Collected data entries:
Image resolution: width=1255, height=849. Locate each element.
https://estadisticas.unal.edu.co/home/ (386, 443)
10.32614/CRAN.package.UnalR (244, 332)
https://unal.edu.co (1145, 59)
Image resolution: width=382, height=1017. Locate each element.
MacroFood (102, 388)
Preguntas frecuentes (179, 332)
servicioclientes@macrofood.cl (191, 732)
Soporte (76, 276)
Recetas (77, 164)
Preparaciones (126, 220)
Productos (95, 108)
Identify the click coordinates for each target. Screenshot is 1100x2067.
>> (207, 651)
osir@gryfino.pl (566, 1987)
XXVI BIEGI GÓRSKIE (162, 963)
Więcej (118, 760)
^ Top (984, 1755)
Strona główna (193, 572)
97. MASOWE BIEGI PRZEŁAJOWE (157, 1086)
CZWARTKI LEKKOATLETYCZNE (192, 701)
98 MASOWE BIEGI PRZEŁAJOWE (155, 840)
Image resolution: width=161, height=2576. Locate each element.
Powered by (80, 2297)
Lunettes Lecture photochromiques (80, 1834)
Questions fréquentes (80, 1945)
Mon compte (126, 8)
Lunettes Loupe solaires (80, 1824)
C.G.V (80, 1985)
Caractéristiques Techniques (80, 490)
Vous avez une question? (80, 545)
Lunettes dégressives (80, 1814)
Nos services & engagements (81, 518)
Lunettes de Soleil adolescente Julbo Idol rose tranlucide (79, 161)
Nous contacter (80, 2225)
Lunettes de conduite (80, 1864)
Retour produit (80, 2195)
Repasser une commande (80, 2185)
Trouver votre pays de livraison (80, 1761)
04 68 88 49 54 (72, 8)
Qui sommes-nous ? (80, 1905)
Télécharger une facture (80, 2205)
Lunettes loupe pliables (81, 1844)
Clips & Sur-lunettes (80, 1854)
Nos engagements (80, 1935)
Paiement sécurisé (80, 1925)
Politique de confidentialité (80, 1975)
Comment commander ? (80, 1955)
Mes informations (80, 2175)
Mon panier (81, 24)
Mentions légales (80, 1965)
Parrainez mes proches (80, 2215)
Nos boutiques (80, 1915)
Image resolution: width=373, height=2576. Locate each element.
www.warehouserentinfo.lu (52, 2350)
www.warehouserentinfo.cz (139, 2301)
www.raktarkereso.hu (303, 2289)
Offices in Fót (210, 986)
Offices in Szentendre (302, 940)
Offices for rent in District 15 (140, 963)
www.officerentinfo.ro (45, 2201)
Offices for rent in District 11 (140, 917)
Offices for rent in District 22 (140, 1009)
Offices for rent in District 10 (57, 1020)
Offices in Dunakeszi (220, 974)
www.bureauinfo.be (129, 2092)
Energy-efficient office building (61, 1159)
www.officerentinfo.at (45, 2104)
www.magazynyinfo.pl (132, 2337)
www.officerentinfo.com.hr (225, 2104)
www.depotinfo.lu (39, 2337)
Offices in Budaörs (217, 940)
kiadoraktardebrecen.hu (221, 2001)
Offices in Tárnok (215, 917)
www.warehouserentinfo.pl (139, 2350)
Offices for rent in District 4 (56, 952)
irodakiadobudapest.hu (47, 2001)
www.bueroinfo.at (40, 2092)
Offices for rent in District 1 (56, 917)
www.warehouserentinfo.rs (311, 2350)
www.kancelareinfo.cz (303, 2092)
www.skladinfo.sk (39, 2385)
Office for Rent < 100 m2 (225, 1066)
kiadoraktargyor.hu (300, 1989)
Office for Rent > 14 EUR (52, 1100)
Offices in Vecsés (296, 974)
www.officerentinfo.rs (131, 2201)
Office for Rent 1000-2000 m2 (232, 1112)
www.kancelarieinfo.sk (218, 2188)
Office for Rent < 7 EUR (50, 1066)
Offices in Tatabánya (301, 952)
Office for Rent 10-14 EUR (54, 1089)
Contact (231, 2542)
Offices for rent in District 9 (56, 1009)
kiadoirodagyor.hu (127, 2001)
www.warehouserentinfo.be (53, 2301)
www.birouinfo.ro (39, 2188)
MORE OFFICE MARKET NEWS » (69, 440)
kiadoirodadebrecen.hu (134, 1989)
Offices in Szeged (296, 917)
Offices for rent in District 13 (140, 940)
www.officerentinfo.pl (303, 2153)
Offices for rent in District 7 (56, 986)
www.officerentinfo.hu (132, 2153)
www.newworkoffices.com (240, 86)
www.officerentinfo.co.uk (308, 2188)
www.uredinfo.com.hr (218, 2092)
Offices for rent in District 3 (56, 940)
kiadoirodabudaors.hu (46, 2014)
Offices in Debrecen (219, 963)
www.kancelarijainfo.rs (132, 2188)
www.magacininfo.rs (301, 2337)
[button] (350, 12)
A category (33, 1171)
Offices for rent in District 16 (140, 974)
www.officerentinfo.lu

Problem details — Please write out, exactly as they appear, the lines from the line containing "Offices for rent in District 16 (140, 974)" through the last line of the records above, both included.

Task result —
Offices for rent in District 16 (140, 974)
www.officerentinfo.lu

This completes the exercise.